The private sector has long driven innovation on digital currencies but as fintech’s plans became more powerful, central banks sprang to attention. Their main concern? Keeping monetary policy in their purview.

The most tantalizing tales in cryptocurrencies this year weren’t written by Libra or bitcoin, but by national or supranational projects like the digital euro. While investors raced to get in on bitcoin’s record-smashing highs, the government projects warrant a closer look.

What central banks are trying to do is replace the storage carrier of money with a new one – cloud instead of long-play (LP), so to speak. The aim is to kill several birds with one stone.

The first is to stave off a private sector-led attack on central bank sovereignty. The second is enabling efficiencies in the financial system, and the third is to lay a foundation for seamless oversight of monetary transactions.

Taken in turn: a central bank ensures financial stability while overseeing systemically-relevant market infrastructure. To hand over a central instrument in its arsenal is to jeopardize its own mandate. Replacing a country’s own currency with another – which frequently happens in unstable countries, where dollars effectively become the leading currency – is a good example, or when a privately-controlled alternative takes over for reasons of efficiency.

Admittedly, crypto is far from this scenario, but the thought experiment is a worthwhile one. We need to assume that multinational companies like Amazon or Alibaba will in future control and executive an enormous portion of private consumption: they own the value chain, from manufacturer to end consumer. They are intimately familiar with customer needs and aren’t shy about cultivating the data with the help of artificial intelligence.

The next logical step in cementing this position is to introduce their own currency. This would dramatically simplify the purchasing process as well as create a vast common currency area spanning producer, commercial dealer, suppliers, to consumers.

None of this is a problem as long as employees are paid in U.S. dollars, euros, or krona and use a major currency to buy a trading one. But if they are, for example, partly paid in Amazonas or Alibabas, central banks cede part of their authority to the private sector. The initial hostile official response to Libra is the logical consequence of this.

The Swiss central bank’s «Project Helvetia» as part of the BIS’ innovation hub sidesteps the first question in favor of tackling the second, central digital revolution issue. Traditional banks are still grappling with the conversion to digital banking: continually under siege from newer upstarts without any historical baggage and far zippier organizations.

The Swiss National Bank’s digital franc is meant to enable efficiency gains and simplify monetary transactions. This is a much more defensive strategy than other central banks have elected – notably the European Central Bank, Sweden’s Riksbank, or the People’s Bank of China – but the pragmatic approach fits the Swiss system of thinking well.

In lockstep with infrastructure provider SIX, which belongs to the banks, genuine and measurable advances would represent a great step towards a digital future. The Swiss stock exchange operator plans to go live with its digital asset trading venue, SDX, next year. A digital Swiss franc would suit the SNB’s financial intermediaries perfectly.
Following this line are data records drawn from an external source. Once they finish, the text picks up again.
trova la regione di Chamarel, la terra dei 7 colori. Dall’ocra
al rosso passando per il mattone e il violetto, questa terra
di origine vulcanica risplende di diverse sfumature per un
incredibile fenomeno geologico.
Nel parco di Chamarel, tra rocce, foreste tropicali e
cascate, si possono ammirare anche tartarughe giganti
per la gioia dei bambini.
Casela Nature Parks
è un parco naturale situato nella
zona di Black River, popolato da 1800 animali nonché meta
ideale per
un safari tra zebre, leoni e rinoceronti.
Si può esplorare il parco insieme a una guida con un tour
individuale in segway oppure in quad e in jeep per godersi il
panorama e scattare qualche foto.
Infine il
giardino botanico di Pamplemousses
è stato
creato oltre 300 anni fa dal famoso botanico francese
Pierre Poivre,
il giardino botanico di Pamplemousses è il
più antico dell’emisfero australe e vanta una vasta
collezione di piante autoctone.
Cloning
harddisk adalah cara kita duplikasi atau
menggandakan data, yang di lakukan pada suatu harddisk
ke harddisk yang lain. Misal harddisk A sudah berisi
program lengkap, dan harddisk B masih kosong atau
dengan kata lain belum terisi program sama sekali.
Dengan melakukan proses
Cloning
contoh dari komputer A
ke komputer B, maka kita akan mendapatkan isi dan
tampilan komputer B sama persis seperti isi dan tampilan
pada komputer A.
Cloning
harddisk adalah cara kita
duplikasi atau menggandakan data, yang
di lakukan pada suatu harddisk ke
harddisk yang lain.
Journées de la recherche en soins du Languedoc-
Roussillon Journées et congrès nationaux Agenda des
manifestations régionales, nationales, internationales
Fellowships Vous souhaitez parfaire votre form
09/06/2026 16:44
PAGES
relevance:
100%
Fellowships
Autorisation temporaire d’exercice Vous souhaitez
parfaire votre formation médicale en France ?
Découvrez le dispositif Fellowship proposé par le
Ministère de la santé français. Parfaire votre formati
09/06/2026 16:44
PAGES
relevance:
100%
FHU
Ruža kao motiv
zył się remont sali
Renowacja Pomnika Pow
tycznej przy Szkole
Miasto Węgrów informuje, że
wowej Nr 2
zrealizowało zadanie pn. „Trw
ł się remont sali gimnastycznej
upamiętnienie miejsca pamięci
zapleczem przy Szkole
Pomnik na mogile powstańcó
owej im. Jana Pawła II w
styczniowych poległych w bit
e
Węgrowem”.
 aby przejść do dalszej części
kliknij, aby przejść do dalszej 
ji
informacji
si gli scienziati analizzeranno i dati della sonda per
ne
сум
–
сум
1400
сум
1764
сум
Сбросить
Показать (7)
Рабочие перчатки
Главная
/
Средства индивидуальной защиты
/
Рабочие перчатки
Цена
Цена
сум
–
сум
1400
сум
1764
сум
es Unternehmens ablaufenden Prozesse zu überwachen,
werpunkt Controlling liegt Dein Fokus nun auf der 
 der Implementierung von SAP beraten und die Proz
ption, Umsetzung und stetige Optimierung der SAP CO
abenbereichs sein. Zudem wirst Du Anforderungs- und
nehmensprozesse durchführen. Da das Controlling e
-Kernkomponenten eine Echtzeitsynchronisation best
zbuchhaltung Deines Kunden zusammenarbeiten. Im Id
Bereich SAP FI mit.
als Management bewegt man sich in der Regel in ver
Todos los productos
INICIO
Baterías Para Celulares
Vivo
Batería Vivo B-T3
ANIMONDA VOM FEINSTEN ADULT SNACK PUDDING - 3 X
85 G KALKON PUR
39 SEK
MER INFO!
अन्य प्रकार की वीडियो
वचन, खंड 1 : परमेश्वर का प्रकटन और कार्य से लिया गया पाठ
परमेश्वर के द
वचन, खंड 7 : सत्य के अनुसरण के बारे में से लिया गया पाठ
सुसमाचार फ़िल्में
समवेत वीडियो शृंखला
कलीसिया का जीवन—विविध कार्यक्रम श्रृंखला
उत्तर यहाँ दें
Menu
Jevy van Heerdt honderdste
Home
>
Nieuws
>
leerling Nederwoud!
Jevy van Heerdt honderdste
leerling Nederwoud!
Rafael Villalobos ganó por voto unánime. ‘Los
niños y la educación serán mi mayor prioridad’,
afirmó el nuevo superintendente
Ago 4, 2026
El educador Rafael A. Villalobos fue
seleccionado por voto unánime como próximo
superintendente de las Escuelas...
Switzerland is hardly ready for the third and conclusive step: a digital version of cash is being actively discussed elsewhere (namely in Sweden and China). Some aspects of digital money – efficiency versus cash and crucially, the traceability of transactions – are too tempting to resist.

Of course, all types of criminals could be disrupted in their activities with such a step. But the accompanying supervision of citizens contradicts Switzerland’s understanding of government and privacy – and should be rejected. The complete replacement of cash in Europe and the U.S. isn’t on the horizon either for the same reasons, even if digital money eventually will find a niche besides paper.

Despite the rapid advancement of the topic in recent months, we’re still at the dawn of developments. 2021 is sure to bring promising new developments, and the ECB is likely to devote considerable resources to rolling out a digital euro (or ultimately spike the project).

In Switzerland, SDX and «Project Helvetia» are poised to take their next steps. The U.S. has been noticeably absent in the discussion, though January’s change in administration may mark a new tack in digital assets.